Recently I’ve been learning a lot about binary logic, which is the basis of digital systems. By combining simple logic gates, which each have their own functions, one can do a variety of operations. The most obvious operations are mathematical, like addition, subtraction, multiplication, and division. By looking at logic diagrams, then expanding the logic gates to the transistor level, we can build simple calculation circuits similar to the ones used in microprocessors.
Today, I found myself with a bit of free time, an empty breadboard, and a nice selection of components, so I decided to test what I’ve been studying to see how well it all works in the real world. To start off, I decided to build a simple 1 bit half adder, which adds together two single bit inputs and outputs two bits. The first bit is the sum, and the second is the carry. The sum is the lower digit, similar to the ones place value in the decimal system. The carry is the next, like the tens value. Of course, this is binary and not decimal to they have values of 1 and 2, respectively.

XOR from NAND gates

Originally I wanted to build my circuit entirely using discrete transistors, but unfortunately I couldn’t find a simple way to build the exclusive-or (XOR) gate needed to take the sum of the two inputs. Instead, I had the HD47LS00 Quad 2-input NAND gate integrated circuit, so I put that to use. Using four two input NAND gates, it’s possible to create a single XOR gate, which was perfect for my situation. Building the other gate that I needed, an AND gate, was quite simple and only required the use of two transistors.
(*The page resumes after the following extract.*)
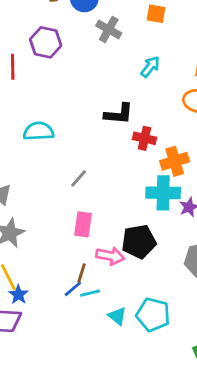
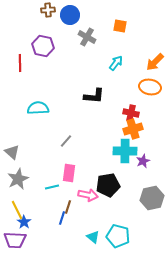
red cross: (145, 138) -> (131, 113), moved
blue line: (73, 289) -> (62, 218), turned -32
cyan line: (90, 293) -> (52, 187), moved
I combined both gates on my breadboard, threw in some LEDs for outputs, and applied power, giving me a working half adder circuit.

Maybe my next circuit will be a full adder, or maybe I’ll move on to using all integrated circuits rather than discrete transistors and build something even more interesting. Either way, I’ll document my progress and post about it here.

Edit: So I decided that instead of using more ICs, I’d use just transistors. It’s a lot more interesting that way.